OCaml Cycle detection and Garbage Collector

Hi,

I was wondering about something, when it comes to cycle detection – if I naively make a search data structure (hash table, tree) with pointers as keys to detect cycles, then presumably that will break with the garbage collector moving values around, as the addresses are not constant.

I have confirmed my suspicion with

let a = ref 1;;
let addressof x = Printf.printf "0x%08x (%d)\n" (Obj.magic x) (Obj.magic x);;
addressof a;;
addressof a;;
Gc.compact();;
addressof a;;
addressof a;;

(* 0x3fad252353dc (70012884964316)
   0x3fad252353dc (70012884964316)

   0x3fad24debbcc (70012880468940)
   0x3fad24debbcc (70012880468940) *)

But this is something that OCaml does, if you do

type 'a t = T of 'a * 'a t * 'a t;;
let rec x = T(1,T(2,x,x),x);;
(* val x : int t = T (1, T (2, <cycle>, <cycle>), <cycle>) *)

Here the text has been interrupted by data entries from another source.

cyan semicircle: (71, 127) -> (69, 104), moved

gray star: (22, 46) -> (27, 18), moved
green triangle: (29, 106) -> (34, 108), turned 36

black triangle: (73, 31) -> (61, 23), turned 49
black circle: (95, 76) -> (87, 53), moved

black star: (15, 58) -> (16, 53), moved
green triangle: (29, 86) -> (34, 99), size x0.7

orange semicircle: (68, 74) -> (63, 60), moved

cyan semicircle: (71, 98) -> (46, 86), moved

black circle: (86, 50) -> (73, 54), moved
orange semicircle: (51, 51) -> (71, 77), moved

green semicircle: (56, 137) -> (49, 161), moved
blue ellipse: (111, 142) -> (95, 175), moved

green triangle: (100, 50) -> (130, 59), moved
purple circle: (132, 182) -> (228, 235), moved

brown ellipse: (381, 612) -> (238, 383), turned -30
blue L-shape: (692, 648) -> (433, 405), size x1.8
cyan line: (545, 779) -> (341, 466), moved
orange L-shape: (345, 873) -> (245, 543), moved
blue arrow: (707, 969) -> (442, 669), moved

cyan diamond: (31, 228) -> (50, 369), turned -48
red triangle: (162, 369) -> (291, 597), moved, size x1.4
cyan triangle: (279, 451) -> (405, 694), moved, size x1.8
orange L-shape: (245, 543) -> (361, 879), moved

so this started me looking at the code, but I’m somewhat lost, I suspect the cycle detection is done in/around the code

which does use a hash table, from above

and here I get a little lost, does this not have a problem due to the GC moving objects around? I don’t see any GC locks or anything like that. Or have I misunderstood something?

Apologies about asking such an unusual question, I just wanted to clarify/clear this up, in case I fundamentally misunderstood something.

Yes, the GC moves heap-allocated objects around, and updates pointers to such objects accordingly. However, this does not cause problems for this kind of code because to detect cycles you only need that the equality of pointers be preserved after running the GC (which it is), and not that the value of the pointers themselves be preserved (which it is not).

Makes sense?

Cheers,
Nicolas

Thank you Nicolas, that makes sense, and I see how that would not break an unordered data structure such as a list, but for trees and hash tables the value of the pointers matters too, as you either hash it or assume it has an ordering which doesn’t change over time. Otherwise you end up returning false negatives for mem as the element you are looking for is there but you are looking for in the wrong place.

Note that there is no way in OCaml to extract the address of the pointer representing a value, so as to use it a key in a hash table or similar, which would indeed be unsound. (Obj.magic is not part of the OCaml language.)

Cheers,
Nicolas

Hashtbl.hash in ocaml/toplevel/genprintval.ml at trunk · ocaml/ocaml · GitHub is hashing using the data (with a recursion limit so it doesn’t loop on cycles) not the pointer value.

Ah, thank you both! That’s where I was confused, I didn’t look into more detail at the extra values of the hash function

I just assumed they were something to tune the hash (and they are, just not what I thought), but looking into more details, I see

where num is initially count so same comment applies, and sz is initially limit.

A little more background to frame the solution others have already provided. There are languages where the hash-function (or at least, the built-in hash-function) uses the address of the object being hashed (or addresses of things it points-to). There are two ways that can be handled in a GC:

(1) as in the original JDK, don’t move objects around. Actually, the original JDK broke objects into two parts: an immovable constant-sized header that didn’t move, and a body that was movable. So hashing could use the address of the header.

(2) when you want fully-movable copying GC, you put a bit in the header of the object that gets turned on when the object is hashed using the default method (that uses the address of the object); then when the object is moved, its representation gets changed and you cache the hash-code in the object (e.g. in a word at the end).

2 Likes